Operação mira esquema ilegal de remédios para emagrecimento no país

Operação visa grupos envolvidos em toda a cadeia ilícita desses produtos

A Polícia Federal (PF) e a Agência Nacional de Vigilância Sanitária (Anvisa) deflagraram nesta terça-feira (7) a Operação Heavy Pen, voltada ao combate à importação irregular, produção clandestina, falsificação e venda ilegal de medicamentos usados para emagrecer.

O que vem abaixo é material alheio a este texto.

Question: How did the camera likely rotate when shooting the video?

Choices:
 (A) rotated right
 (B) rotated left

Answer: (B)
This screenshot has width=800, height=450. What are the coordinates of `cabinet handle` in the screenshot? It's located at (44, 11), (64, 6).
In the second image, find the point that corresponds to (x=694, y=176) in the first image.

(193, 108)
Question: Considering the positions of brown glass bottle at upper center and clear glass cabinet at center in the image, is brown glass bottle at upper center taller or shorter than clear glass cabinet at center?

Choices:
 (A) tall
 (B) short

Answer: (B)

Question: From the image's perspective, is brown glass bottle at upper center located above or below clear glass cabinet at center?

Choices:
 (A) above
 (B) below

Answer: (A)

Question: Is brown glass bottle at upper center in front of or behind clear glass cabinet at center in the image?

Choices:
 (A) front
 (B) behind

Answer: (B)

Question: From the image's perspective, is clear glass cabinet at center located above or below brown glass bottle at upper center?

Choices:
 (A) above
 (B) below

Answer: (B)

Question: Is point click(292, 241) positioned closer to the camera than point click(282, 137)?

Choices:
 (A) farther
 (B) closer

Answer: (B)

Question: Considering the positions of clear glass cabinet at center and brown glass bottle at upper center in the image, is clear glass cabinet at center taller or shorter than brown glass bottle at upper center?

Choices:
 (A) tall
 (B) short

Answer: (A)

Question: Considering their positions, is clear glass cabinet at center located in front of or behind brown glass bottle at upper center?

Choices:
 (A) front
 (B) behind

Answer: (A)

Ao todo, são cumpridos 45 mandados de busca e apreensão e realizadas 24 ações de fiscalização em estados como Espírito Santo, Goiás, Mato Grosso, Mato Grosso do Sul, Pará, Paraná, Roraima, Rio Grande do Norte, São Paulo, Sergipe e Santa Catarina.

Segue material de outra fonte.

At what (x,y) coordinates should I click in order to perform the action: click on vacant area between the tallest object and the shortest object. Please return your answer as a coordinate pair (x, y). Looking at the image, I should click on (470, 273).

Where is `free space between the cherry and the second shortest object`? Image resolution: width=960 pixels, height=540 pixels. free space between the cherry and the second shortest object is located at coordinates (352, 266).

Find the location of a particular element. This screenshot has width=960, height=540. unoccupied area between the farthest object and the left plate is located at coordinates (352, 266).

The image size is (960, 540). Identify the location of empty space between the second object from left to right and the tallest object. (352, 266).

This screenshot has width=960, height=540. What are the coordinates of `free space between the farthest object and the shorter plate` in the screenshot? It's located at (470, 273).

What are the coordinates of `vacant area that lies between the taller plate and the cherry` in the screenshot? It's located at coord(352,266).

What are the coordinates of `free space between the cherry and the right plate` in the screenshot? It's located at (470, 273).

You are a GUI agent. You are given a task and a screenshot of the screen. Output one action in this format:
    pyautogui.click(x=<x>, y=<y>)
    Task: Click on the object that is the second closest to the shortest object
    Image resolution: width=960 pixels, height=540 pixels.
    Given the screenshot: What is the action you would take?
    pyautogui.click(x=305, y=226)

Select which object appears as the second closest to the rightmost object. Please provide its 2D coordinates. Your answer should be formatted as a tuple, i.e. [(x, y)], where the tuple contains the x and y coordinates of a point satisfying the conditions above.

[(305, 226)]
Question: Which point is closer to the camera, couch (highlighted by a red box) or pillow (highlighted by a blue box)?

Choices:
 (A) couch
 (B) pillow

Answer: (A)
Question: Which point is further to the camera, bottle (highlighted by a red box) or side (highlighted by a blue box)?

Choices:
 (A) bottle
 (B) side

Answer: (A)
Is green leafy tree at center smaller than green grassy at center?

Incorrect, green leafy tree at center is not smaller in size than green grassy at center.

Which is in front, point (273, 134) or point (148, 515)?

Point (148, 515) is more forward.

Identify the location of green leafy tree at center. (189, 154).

Segundo a PF, a operação tem como alvo grupos envolvidos em toda a cadeia ilícita desses produtos, desde a entrada fraudulenta no país até a distribuição e comercialização de substâncias injetáveis sem controle sanitário.

As investigações se concentram em medicamentos à base de princípios ativos como semaglutida e tirzepatida, utilizados no tratamento da obesidade, além de compostos como a retatrutida, ainda não autorizada para venda no Brasil. Também são fiscalizados laboratórios de manipulação, clínicas estéticas e empresas que atuam fora das normas sanitárias.

De acordo com a corporação, os envolvidos podem responder por crimes como falsificação de medicamentos, comércio irregular e contrabando.

Aumento nas apreensões

Dados da PF apontam crescimento expressivo na apreensão de medicamentos para emagrecimento nos últimos anos: foram 609 unidades em 2024, saltando para 60.787 em 2025 e chegando a 54.577 unidades apenas até março de 2026.

Reforço na fiscalização

A Anvisa também anunciou novas medidas para ampliar o controle sobre medicamentos injetáveis conhecidos como “canetas emagrecedoras”, especialmente os agonistas do receptor GLP-1.

O plano inclui ações para coibir irregularidades na importação de insumos farmacêuticos ativos e na manipulação de substâncias como semaglutida, tirzepatida e liraglutida.

A agência alerta que o volume de insumos importados tem sido incompatível com a demanda do mercado nacional. Só no segundo semestre de 2025, foram importados 130 quilos desses insumos — quantidade suficiente para produzir cerca de 25 milhões de doses.